After its new extension, which increased its computing power fourfold, the Jean Zay supercomputer is now capable of 125.9 million billion operations per second. Hosted and operated by the CNRS’s Institute for Development and Resources in Intensive Scientific Computing (IDRIS), Jean Zay, which was acquired by the French Grand Équipement National de Calcul Intensif (GENCI), has become one of France’s most powerful supercomputers. The official inauguration of this extension, which was announced by the French President, was held on Tuesday, 13 May 2025.

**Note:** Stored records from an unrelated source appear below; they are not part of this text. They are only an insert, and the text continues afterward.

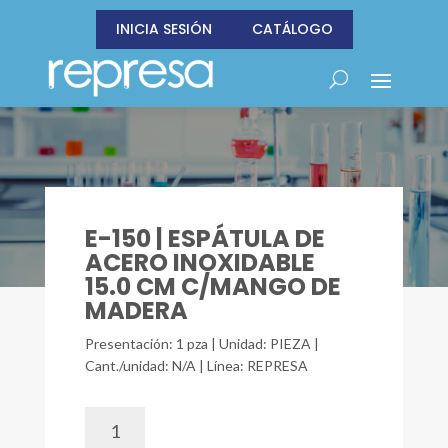
INICIA SESIÓN
CATÁLOGO
E-150 | ESPÁTULA DE
ACERO INOXIDABLE
15.0 CM C/MANGO DE
MADERA
Presentación: 1 pza | Unidad: PIEZA |
Cant./unidad: N/A | Línea: REPRESA
E-
150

The Jean Zay supercomputer was put into service in 2019. It replaced its predecessor Turing, whose computing power it increased tenfold. To meet the growing needs of the artificial intelligence community, it subsequently integrated successive extensions that improved its performance and functionalities. The fourth of these was announced in June 2023 by French President Emmanuel Macron during the VivaTech trade show. 

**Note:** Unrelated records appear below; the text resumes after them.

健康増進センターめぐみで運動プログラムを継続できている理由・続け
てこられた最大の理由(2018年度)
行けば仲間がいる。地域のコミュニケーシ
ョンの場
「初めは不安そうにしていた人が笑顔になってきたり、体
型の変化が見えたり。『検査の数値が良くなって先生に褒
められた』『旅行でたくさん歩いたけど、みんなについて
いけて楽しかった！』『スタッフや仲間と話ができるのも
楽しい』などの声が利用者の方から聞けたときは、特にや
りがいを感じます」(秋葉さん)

Acquired by GENCI from the European manufacturer Eviden after a competitive dialogue procedure, Jean Zay 4 now has 125.9 petaflops of 64-bit computing power, corresponding to 125.9 million billion operations per second. If all of humanity counted at the rate of one operation per second, it would take 182 days to calculate what the Jean Zay supercomputer can do in one second. The supercomputer’s storage capacity also increased, reaching the order of 100 petabytes.
Thousands of research projects have already used Jean Zay for free, hence the importance of Jean Zay 4’s resources for academic research teams, start-ups, and large companies. Some projects are highly emblematic, and enjoy international renown. To illustrate this enthusiasm, three scientific projects were presented during the inauguration: 

  • Polymathic, the project by François Lanusse, a CNRS researcher at the Astrophysique, Instrumentation, Modélisation Laboratory (CNRS/CEA/Université Paris-Cité), applies deep learning and generative AI technologies to astronomical observations of the Universe on a large scale;
  • The Owkin start-up project led by research engineer Jean-Baptiste Schiratti develops more solid and generalisable AI models for detecting pathologies, notably for untangling semantic content and texture in images from microscopes;
  • The project by the start-up Pleias is led by its co-founder Pierre-Carl Langlais. It offers improved application of large language models, doing so offline and with traceability of information sources that is compatible with the new EU AI Act.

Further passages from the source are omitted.